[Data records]

-----

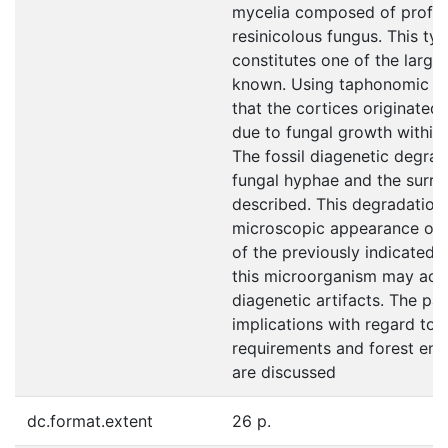
mycelia composed of profus
resinicolous fungus. This ty
constitutes one of the larges
known. Using taphonomic dat
that the cortices originated
due to fungal growth within n
The fossil diagenetic degra
fungal hyphae and the surro
described. This degradation
microscopic appearance of 
of the previously indicated 
this microorganism may actua
diagenetic artifacts. The pa
implications with regard to 
requirements and forest env
are discussed
dc.format.extent
26 p.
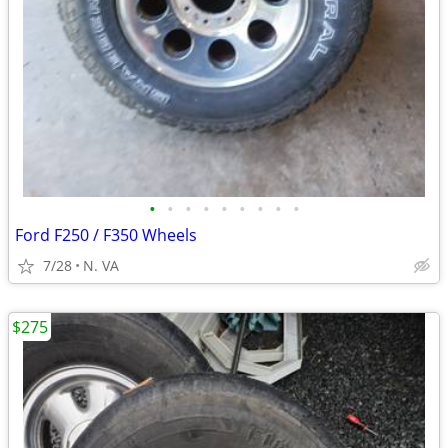
•
•
•
•
•
•
•
•
•
Ford F250 / F350 Wheels
7/28
N. VA
$275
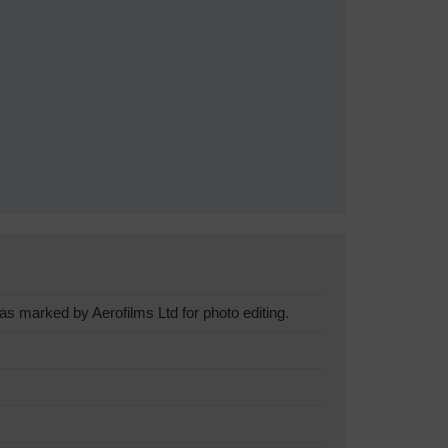
s marked by Aerofilms Ltd for photo editing.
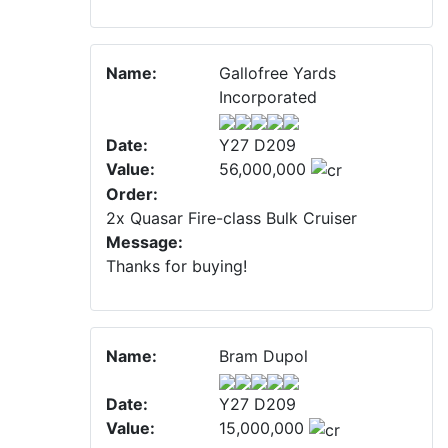
Name:
Gallofree Yards
Incorporated
Date:
Y27 D209
Value:
56,000,000
Order:
2x Quasar Fire-class Bulk Cruiser
Message:
Thanks for buying!
Name:
Bram Dupol
Date:
Y27 D209
Value:
15,000,000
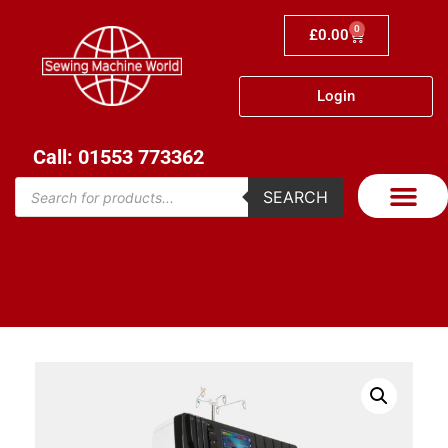
0
£
0.00
Login
Call: 01553 773362
SEARCH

-----

> [Instructions for the task] Your answer must be the exact lines from the one containing "known. Using taphonomic dat" through the last line of the records above, with both included and no pictures.

> [Response]
known. Using taphonomic dat
that the cortices originated
due to fungal growth within n
The fossil diagenetic degra
fungal hyphae and the surro
described. This degradation
microscopic appearance of 
of the previously indicated 
this microorganism may actua
diagenetic artifacts. The pa
implications with regard to 
requirements and forest env
are discussed
dc.format.extent
26 p.
•
•
•
•
•
•
•
•
•
Ford F250 / F350 Wheels
7/28
N. VA
$275
s marked by Aerofilms Ltd for photo editing.
Name:
Gallofree Yards
Incorporated
Date:
Y27 D209
Value:
56,000,000
Order:
2x Quasar Fire-class Bulk Cruiser
Message:
Thanks for buying!
Name:
Bram Dupol
Date:
Y27 D209
Value:
15,000,000
0
£
0.00
Login
Call: 01553 773362
SEARCH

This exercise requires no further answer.